For now, good fit was obtained using the natural logarithm of (distance + 1). Though the natural logarithm is an often-used transformation (Greene 2003, p. 11-13;

Tabachnick and Fidell 1996, p.80-82), other specifications are also possible, and some of these possibilities are shortly reviewed below. Note that the substantive findings were found to be robust over different specifications.

As an exploratory exercise several specifications of the regression model were tested: (1) a strictly linear model; (2) a model with quadratic effects of distance (and its interaction terms); (3) a spline regression, where the effect of distance (and its interaction terms) was allowed to be different in the inter-item distance range of 0-10 versus 11-76. However, the different specifications resulted in the same substantive conclusions, where (1) there is a significantly positive base correlation (the intercept) in the range of .05 to .08, which is slowly declining towards zero over distance, (2) a negative correlation between reverse-direction items which grows in strength

correlation between same-direction items which also more pronouncedly declines over inter-item distance.

In addition to further quantitative research, it would be most interesting to further validate the current findings by means of cognitive interviews (DeMaio and Rothgeb 1996; Jobe and Mingay 1989). Specifically, it would be enlightening to study

respondents’ processing of unrelated items, same direction items and reversed items in a controlled setting. Using questionnaires similar to the one used in the current study, respondents could be asked to think aloud as they process the meaning of items and retrieve information. It would be especially relevant to observe the extent to which respondents refer to previous items and how respondents use the intended scoring direction of the items (non-reversed or reversed) and inter-item distance as input for the comprehension process. Another interesting probing technique would be to ask respondents to paraphrase reversed items, i.e. to word these items in the

respondents’ own words. This would be indicative of whether or not respondents refer to related concepts when processing reversed items.

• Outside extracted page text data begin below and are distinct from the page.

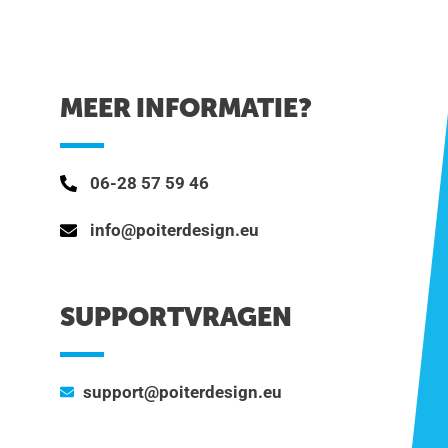
MEER INFORMATIE?
06-28 57 59 46
info@poiterdesign.eu
SUPPORTVRAGEN
support@poiterdesign.eu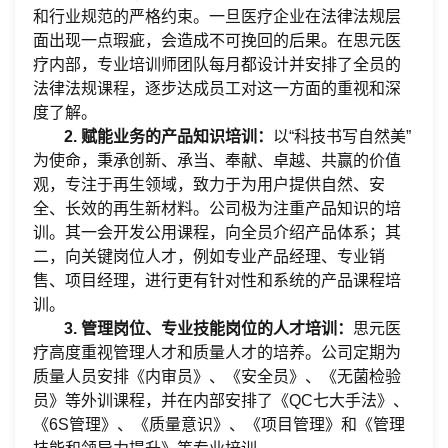
和行业规范的严格约束。一旦医疗企业在法律法规层
面出现一点瑕疵，会造成不可挽回的后果。在
思元
医
疗内部，
专业培训师团队每月都设计并安排了
全员的
法律法规课程，逐步达成员工对这一方面的重视和深
度了解。
2.
赋能业务的产品知识培训：
以
“科技书写自然美”
为使命，秉承创新、承当、奉献、卓越、共赢的价值
观，专注于再生领域，致力于为用户提供自然、安
全、长效的再生新材料
。公司
极为注重产品知识的培
训。其一会开发公用课程，向全员介绍产品体系；其
二，向关键岗位人才，例如专业产品经理、专业销
售、项目经理，进行更有针对性和系统的产品课程培
训。
3.
管理岗位、专业技能岗位的人才培训：
思元医
疗高度重视管理人才和质量人才的培养。公司定期为
质量人员安排《内审员》、《安全员》、《无菌检验
员》等外训课程，并在内部安排了《
QC七大手法》、
《6S管理》、《质量意识》、《项目管理》和《管理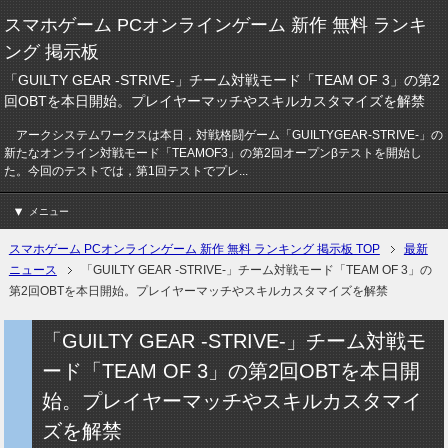
スマホゲーム PCオンラインゲーム 新作 無料 ランキ
ング 掲示板
「GUILTY GEAR -STRIVE-」チーム対戦モード「TEAM OF 3」の第2
回OBTを本日開始。プレイヤーマッチやスキルカスタマイズを解禁
アークシステムワークスは本日，対戦格闘ゲーム「GUILTYGEAR-STRIVE-」の
新たなオンライン対戦モード「TEAMOF3」の第2回オープンβテストを開始し
た。今回のテストでは，第1回テストでプレ...
メニュー
スマホゲーム PCオンラインゲーム 新作 無料 ランキング 掲示板 TOP
最新
ニュース
「GUILTY GEAR -STRIVE-」チーム対戦モード「TEAM OF 3」の
第2回OBTを本日開始。プレイヤーマッチやスキルカスタマイズを解禁
「GUILTY GEAR -STRIVE-」チーム対戦モ
ード「TEAM OF 3」の第2回OBTを本日開
始。プレイヤーマッチやスキルカスタマイ
ズを解禁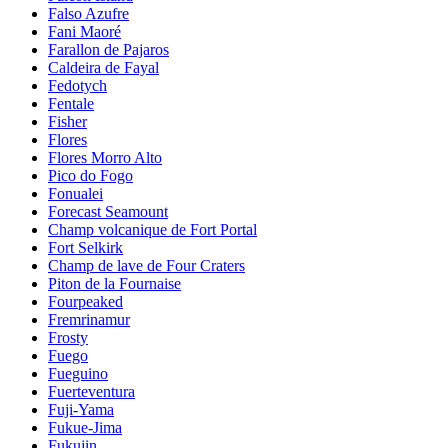
Falso Azufre
Fani Maoré
Farallon de Pajaros
Caldeira de Fayal
Fedotych
Fentale
Fisher
Flores
Flores Morro Alto
Pico do Fogo
Fonualei
Forecast Seamount
Champ volcanique de Fort Portal
Fort Selkirk
Champ de lave de Four Craters
Piton de la Fournaise
Fourpeaked
Fremrinamur
Frosty
Fuego
Fueguino
Fuerteventura
Fuji-Yama
Fukue-Jima
Fukujin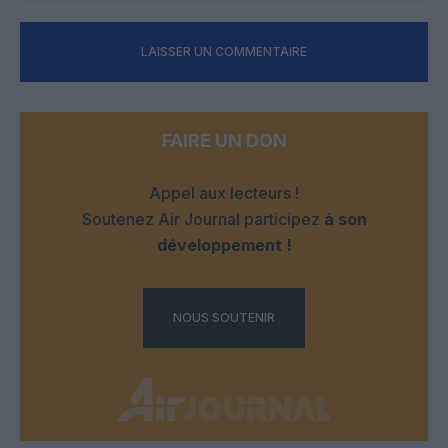
LAISSER UN COMMENTAIRE
FAIRE UN DON
Appel aux lecteurs !
Soutenez Air Journal participez
à son
développement !
NOUS SOUTENIR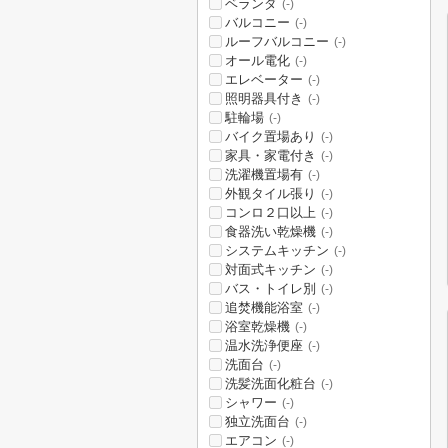
ベランダ
(-)
バルコニー
(-)
ルーフバルコニー
(-)
オール電化
(-)
エレベーター
(-)
照明器具付き
(-)
駐輪場
(-)
バイク置場あり
(-)
家具・家電付き
(-)
洗濯機置場有
(-)
外観タイル張り
(-)
コンロ２口以上
(-)
食器洗い乾燥機
(-)
システムキッチン
(-)
対面式キッチン
(-)
バス・トイレ別
(-)
追焚機能浴室
(-)
浴室乾燥機
(-)
温水洗浄便座
(-)
洗面台
(-)
洗髪洗面化粧台
(-)
シャワー
(-)
独立洗面台
(-)
エアコン
(-)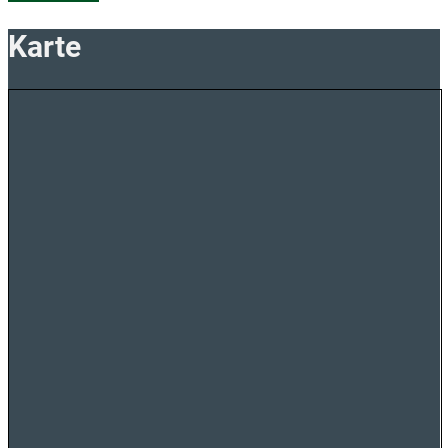
Karte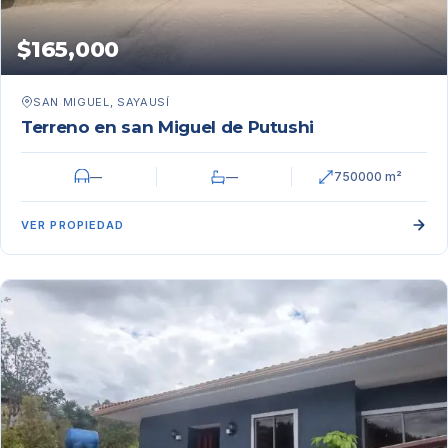
$165,000
SAN MIGUEL, SAYAUSÍ
Terreno en san Miguel de Putushi
—
—
750000 m²
VER PROPIEDAD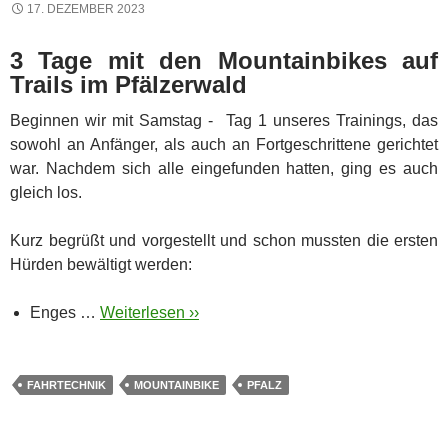
17. DEZEMBER 2023
3 Tage mit den Mountainbikes auf
Trails im Pfälzerwald
Beginnen wir mit Samstag - Tag 1 unseres Trainings, das
sowohl an Anfänger, als auch an Fortgeschrittene gerichtet
war. Nachdem sich alle eingefunden hatten, ging es auch
gleich los.
Kurz begrüßt und vorgestellt und schon mussten die ersten
Hürden bewältigt werden:
Enges …
Weiterlesen ››
FAHRTECHNIK
MOUNTAINBIKE
PFALZ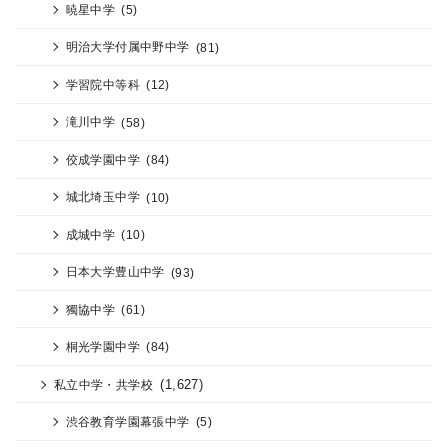
暁星中学
(5)
明治大学付属中野中学
(81)
学習院中等科
(12)
滝川中学
(58)
佼成学園中学
(84)
城北埼玉中学
(10)
成城中学
(10)
日本大学豊山中学
(93)
獨協中学
(61)
桐光学園中学
(84)
(1,627)
私立中学・共学校
渋谷教育学園幕張中学
(5)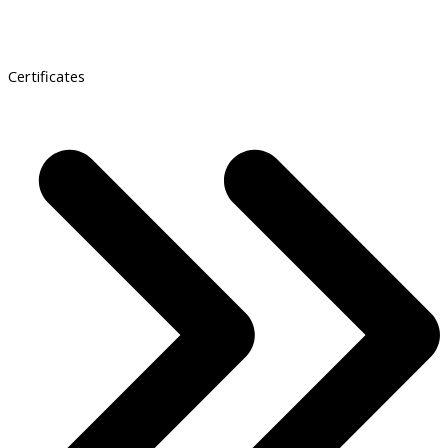
Certificates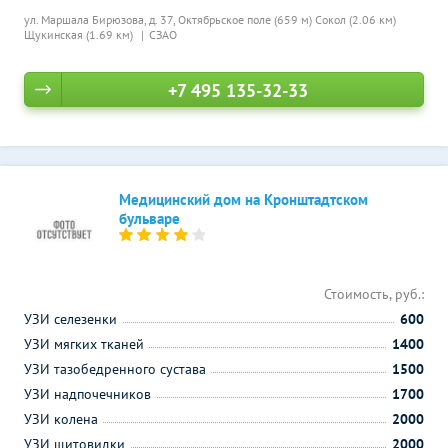
ул. Маршала Бирюзова, д. 37,
Октябрьское поле (659 м)
Сокол (2.06 км)
Щукинская (1.69 км)
СЗАО
+7 495 135-32-33
Медицинский дом на Кронштадтском
бульваре
Стоимость, руб.:
УЗИ селезенки
600
УЗИ мягких тканей
1400
УЗИ тазобедренного сустава
1500
УЗИ надпочечников
1700
УЗИ колена
2000
УЗИ щитовидки
2000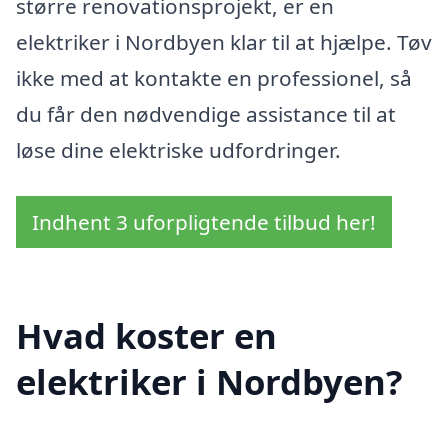
større renovationsprojekt, er en
elektriker i Nordbyen klar til at hjælpe. Tøv
ikke med at kontakte en professionel, så
du får den nødvendige assistance til at
løse dine elektriske udfordringer.
Indhent 3 uforpligtende tilbud her!
Hvad koster en
elektriker i Nordbyen?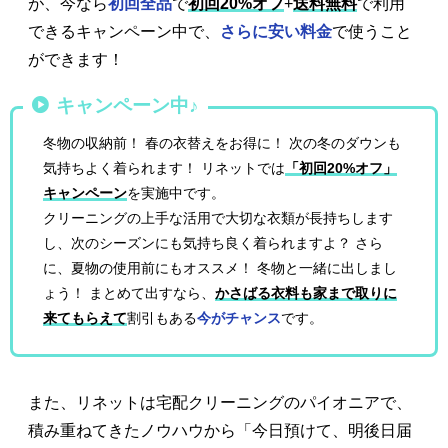
が、今なら
初回全品
で
初回20%オフ
+
送料無料
で利用
できるキャンペーン中で、
さらに安い料金
で使うこと
ができます！
キャンペーン中♪
冬物の収納前！ 春の衣替えをお得に！ 次の冬のダウンも
気持ちよく着られます！ リネットでは
「初回20%オフ」
キャンペーン
を実施中です。
クリーニングの上手な活用で大切な衣類が長持ちします
し、次のシーズンにも気持ち良く着られますよ？ さら
に、夏物の使用前にもオススメ！ 冬物と一緒に出しまし
ょう！ まとめて出すなら、
かさばる衣料も家まで取りに
来てもらえて
割引もある
今がチャンス
です。
また、リネットは宅配クリーニングのパイオニアで、
積み重ねてきたノウハウから「今日預けて、明後日届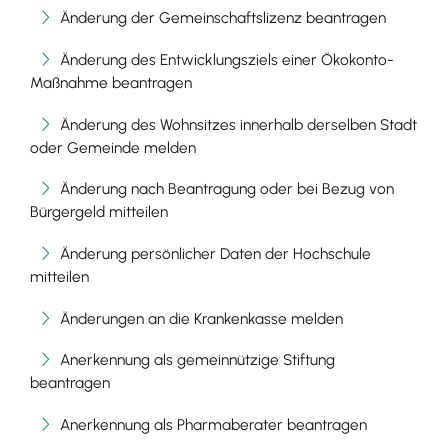
Änderung der Gemeinschaftslizenz beantragen
Änderung des Entwicklungsziels einer Ökokonto-
Maßnahme beantragen
Änderung des Wohnsitzes innerhalb derselben Stadt
oder Gemeinde melden
Änderung nach Beantragung oder bei Bezug von
Bürgergeld mitteilen
Änderung persönlicher Daten der Hochschule
mitteilen
Änderungen an die Krankenkasse melden
Anerkennung als gemeinnützige Stiftung
beantragen
Anerkennung als Pharmaberater beantragen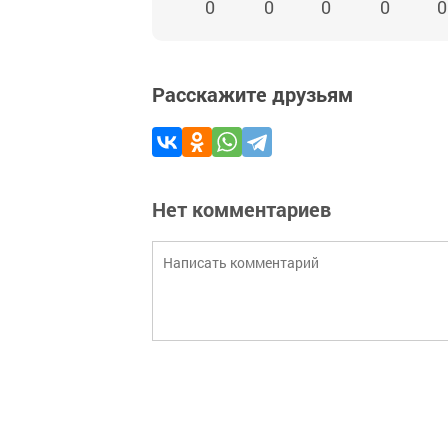
0
0
0
0
0
Расскажите друзьям
Нет комментариев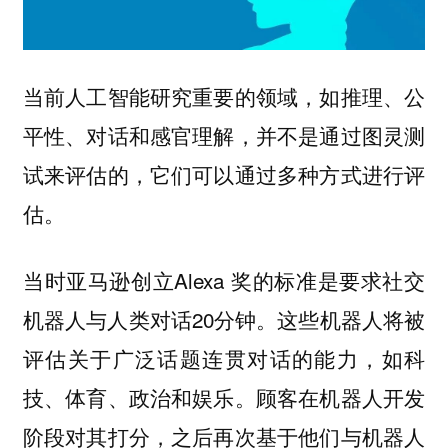
当前人工智能研究重要的领域，如推理、公
平性、对话和感官理解，并不是通过图灵测
试来评估的，它们可以通过多种方式进行评
估。
当时亚马逊创立Alexa 奖的标准是要求社交
机器人与人类对话20分钟。这些机器人将被
评估关于广泛话题连贯对话的能力，如科
技、体育、政治和娱乐。顾客在机器人开发
阶段对其打分，之后再次基于他们与机器人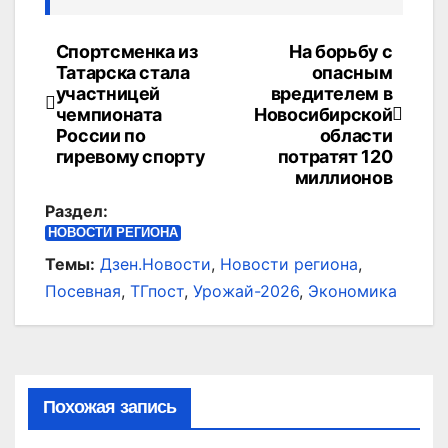
Спортсменка из
На борьбу с
Навигация
Татарска стала
опасным
по
участницей
вредителем в
чемпионата
Новосибирской
записям
России по
области
гиревому спорту
потратят 120
миллионов
Раздел:
НОВОСТИ РЕГИОНА
Темы:
Дзен.Новости
,
Новости региона
,
Посевная
,
ТГпост
,
Урожай-2026
,
Экономика
Похожая запись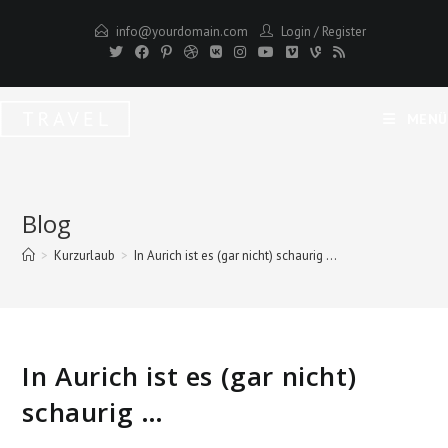
Zum
info@yourdomain.com
Login
/
Register
Inhalt
springen
MENÜ
Blog
>
Kurzurlaub
>
In Aurich ist es (gar nicht) schaurig …
In Aurich ist es (gar nicht)
schaurig …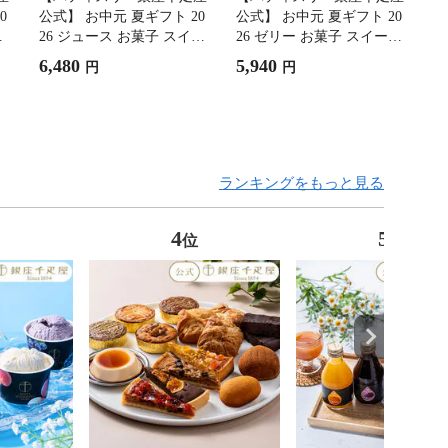
0
公式】 お中元 夏ギフト 20
公式】 お中元 夏ギフト 20
子
26 ジュース お菓子 スイー
26 ゼリー お菓子 スイーツ
千
ツ 贈り物 ギフト 千疋屋
贈り物 ギフト 千疋屋 銀座
6,480
5,940
円
円
銀座ストレートジュース10
フルーツジュレ １２個
本
ランキングをもっと見る
4
5
位
位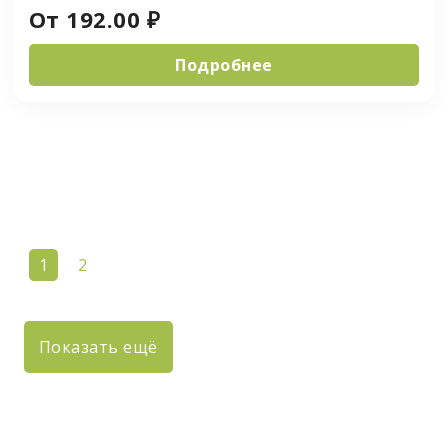
От
192.00
₽
Подробнее
1
2
Показать ещё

Finally, a study is planned that approaches the issues investigated here from a different perspective. The current study used a between-item design with a one-time random assignment of items to locations. In a follow-up research, a between-subject design will be used. In this study, item content will be kept constant by investigating a pair of reversed items and a pair of non-reversed items. Item location of item i and i’ will be randomized over respondents. The following regression model will be tested: xi’ = α + β1 ARS + β2 xi + β3 (xi * LN_DISTii’) + ε, where xi’ and xi are the observed scores on item i and i’, ARS is a measure of acquiescence measured over a set of heterogeneous filler items, LN_DISTii’ is the natural logarithm of the distance +1 between item i and i’, and α, β1, β2 and β3 are the regression intercept and weights. α

corresponds to the mean of xi’, β1 to the effect of ARS, β2 is expected to be negative and corresponds to the extent to which the extremity of a respondent’s position on the construct underlying both items is identical in size (but opposite in direction) for i and i’, and β3 captures the effect of distance on this relation.